At the first floor of Montefiore Medical Center’s radiation oncology department, a collection of photos stretch across the hallway featuring everyday people holding flowers. The photos, part of an exhibit, intends to calm the nerves of those whose anxiety kicks up at a center where results can be life-altering.
The photos were taken by Linda Stillman as part of an exhibit dubbed “Say it With Flowers,” presented by the hospital’s Fine Art Program and Collection.
“You may be going to your physician for a procedure [that] you are nervous or fearful,” said Jodi Moise, curator of the program. “Then you walk through the gallery, even if it’s for a minute and you’re transported somewhere else and hopefully your fear or distress level has been reduce.”
Stillman is a conceptual artista based in Columbia County in New York, and inspired by the work of abstract painters. For her latest project, Stillman utilized an iPhone camera to snap photos on unsuspecting people holding flowers. “It’s about capturing a momento,” Stillman said of her project at a gallery event inside Montefiore’s Moses Campus in Norwood. “It’s just a chance where I am, [my works] are united by my love of nature [and] trying to keep track of fleeting moments.”

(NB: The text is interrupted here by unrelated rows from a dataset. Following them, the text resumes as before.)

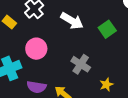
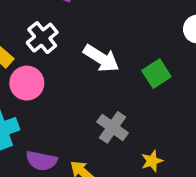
pink circle: (36, 49) -> (27, 83), moved

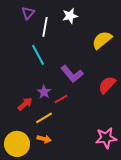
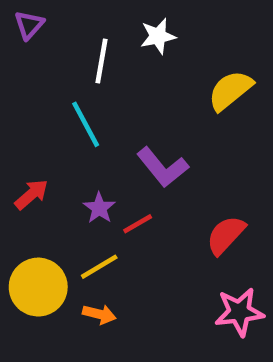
purple triangle: (28, 13) -> (29, 25), moved
red semicircle: (107, 85) -> (226, 235), moved
red arrow: (25, 104) -> (31, 194), moved
yellow circle: (17, 144) -> (38, 287), moved

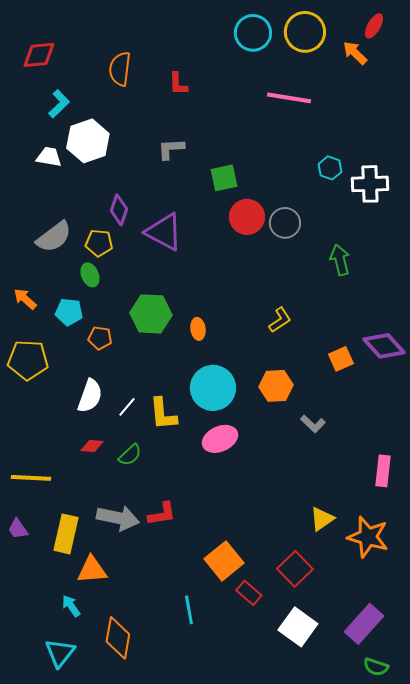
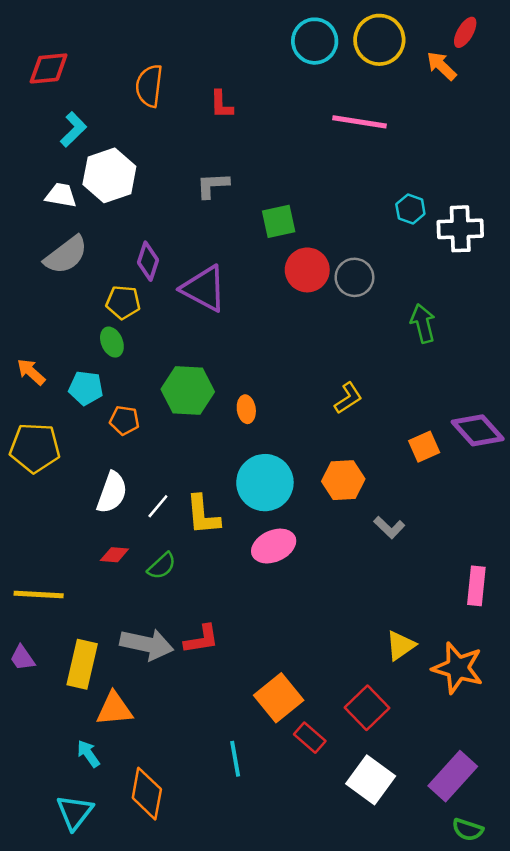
gray semicircle: (54, 237) -> (66, 255), moved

Stillman caught many of her subjects around the Bronx including Lehman College, the Jerome-Gun Hill Business Improvement District and other New York City neighborhoods. Stillman captured moments like a husband buying flowers for his wife, flowers given to a son during his graduation and a woman buying flowers for God as a way of saying thank you to a beautiful life.
Many nurses have had to pass through the corridor to send patients to the radiation therapy clinic, quickly noticing the change in their faces after passing through the hall. “The walls were just plain and just bare, now there’s something new and fresh,” said nurse Ruthlyn Merrick.
“It doesn’t feel like you’re at a hospital. It feels like you’re at home, it’s relaxing,” said Paulette Edwards, another nurse.
Montefiore hopes that Stillman’s gallery can benefit everyone.
“We have physicians, staff, and a lot of medical students, as well as family members and caregivers,” Moises noted. “So it’s really the larger community that benefits from having the artwork in the hospital.”
Editor’s Note: “Say It With Flowers” can be viewed at Montefiore’s Moses Campus, 111 E. 210th St., through Jan. 26.